*THE TASK*: Records follow. Print exactly the lines from the one that has "Serene Blessings Yellow" through the one that has "which will premiere", inclusive, and omit the pictures.

*DATASET*:

------------------------------------------------

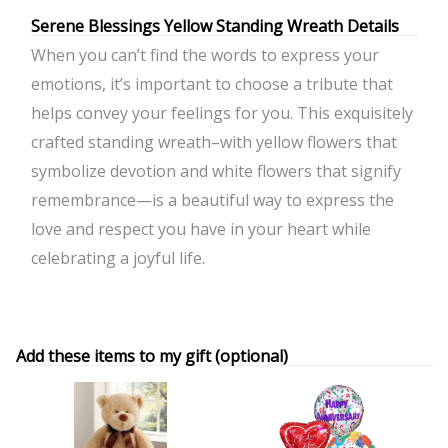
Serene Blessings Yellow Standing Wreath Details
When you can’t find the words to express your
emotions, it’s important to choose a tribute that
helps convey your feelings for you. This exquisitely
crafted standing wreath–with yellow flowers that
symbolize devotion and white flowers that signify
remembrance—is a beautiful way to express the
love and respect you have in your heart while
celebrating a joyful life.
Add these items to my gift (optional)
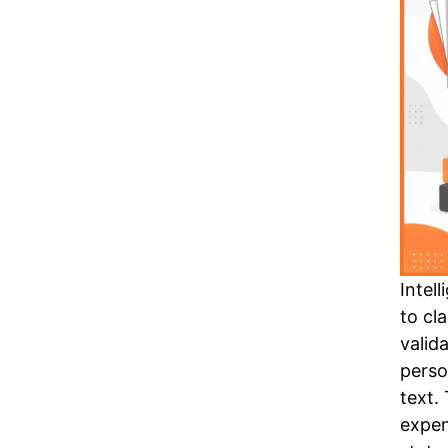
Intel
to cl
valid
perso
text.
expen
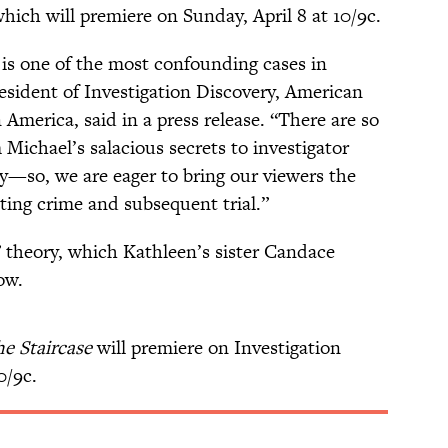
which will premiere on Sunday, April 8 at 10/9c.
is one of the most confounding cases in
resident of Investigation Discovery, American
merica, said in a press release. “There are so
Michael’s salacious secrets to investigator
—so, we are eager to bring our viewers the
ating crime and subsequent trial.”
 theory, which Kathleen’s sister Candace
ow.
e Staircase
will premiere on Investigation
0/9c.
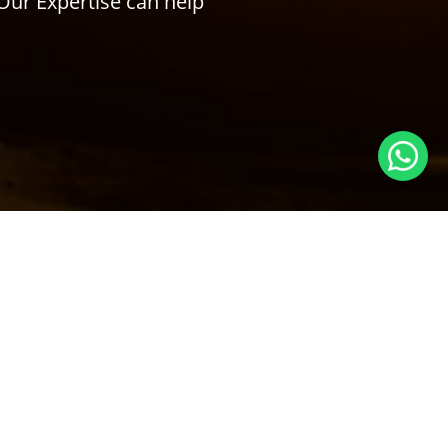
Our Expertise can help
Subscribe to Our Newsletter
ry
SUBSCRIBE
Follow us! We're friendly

------------------------------------------------

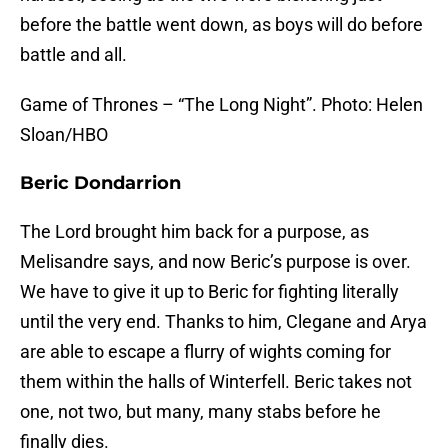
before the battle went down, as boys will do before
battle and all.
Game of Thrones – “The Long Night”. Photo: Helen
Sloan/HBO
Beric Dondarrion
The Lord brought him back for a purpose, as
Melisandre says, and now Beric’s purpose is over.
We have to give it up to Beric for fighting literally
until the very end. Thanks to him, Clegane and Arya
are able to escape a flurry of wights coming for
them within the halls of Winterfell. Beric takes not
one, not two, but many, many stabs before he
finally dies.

------------------------------------------------

*RESPONSE AREA*:
Serene Blessings Yellow Standing Wreath Details
When you can’t find the words to express your
emotions, it’s important to choose a tribute that
helps convey your feelings for you. This exquisitely
crafted standing wreath–with yellow flowers that
symbolize devotion and white flowers that signify
remembrance—is a beautiful way to express the
love and respect you have in your heart while
celebrating a joyful life.
Add these items to my gift (optional)
Intel
to cl
valid
perso
text.
expen
which will premiere on Sunday, April 8 at 10/9c.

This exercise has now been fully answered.